Inflammatory diseases, such as diabetes mellitus, rheumatoid arthritis, and inflammatory bowel disease, lead to systemic immune microenvironment disturbances, contributing to bone loss, yet the mechanisms by which specific receptors regulate this process in inflammatory bone loss remain poorly understood. As a G-protein-coupled receptor, the Apelin receptor plays a crucial role in the regulation of inflammation and immune microenvironment.

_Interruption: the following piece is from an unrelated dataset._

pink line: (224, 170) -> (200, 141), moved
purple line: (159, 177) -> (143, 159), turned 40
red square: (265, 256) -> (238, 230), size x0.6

However, the precise mechanisms governing its role in inflammatory bone loss remain incompletely understood.

Objective

This study aims to investigate how APJ regulates macrophage polarization to mitigate inflammatory bone loss.

Methods

Lipopolysaccharide induced systemic inflammatory bone loss model in mice was used to explore the relationship between bone loss and osteoclast activation, macrophage polarization and APJ. In vitro studies, Bone marrow derived macrophages and siRNA were used to elucidate the regulatory influence of APJ on the immune microenvironment and osteoclast differentiation, while high-throughput sequencing is leveraged to uncover the underlying mechanisms through which APJ modulates macrophage polarization.

Results

Our study established a link between APJ and macrophage M1 polarization in systemic inflammatory bone loss mice. The activation of APJ effectively mitigated M1 polarization in macrophages, suppressed excessive osteoclast activation, and alleviated systemic inflammatory bone loss. In vitro high-throughput sequencing analysis revealed that APJ modulates macrophage polarization, linking to mitochondrial autophagy and the NOD-like receptor signaling pathway and the involvement of the AMPK and MAPK signaling pathways in signal transduction after APJ activation was also suggested. Subsequent experiments substantiated that APJ predominantly enhances mitophagy and diminishes the accumulation of reactive oxygen species by regulating the AMPK/BNIP3/PINK1/PARKIN axis, thereby suppressing the activation of macrophage M1 polarization and osteoclastogenesis.

Conclusion

This study elucidated the underlying mechanism by which APJ modulates macrophage polarization, thereby proposing a new therapeutic target for addressing inflammatory bone loss.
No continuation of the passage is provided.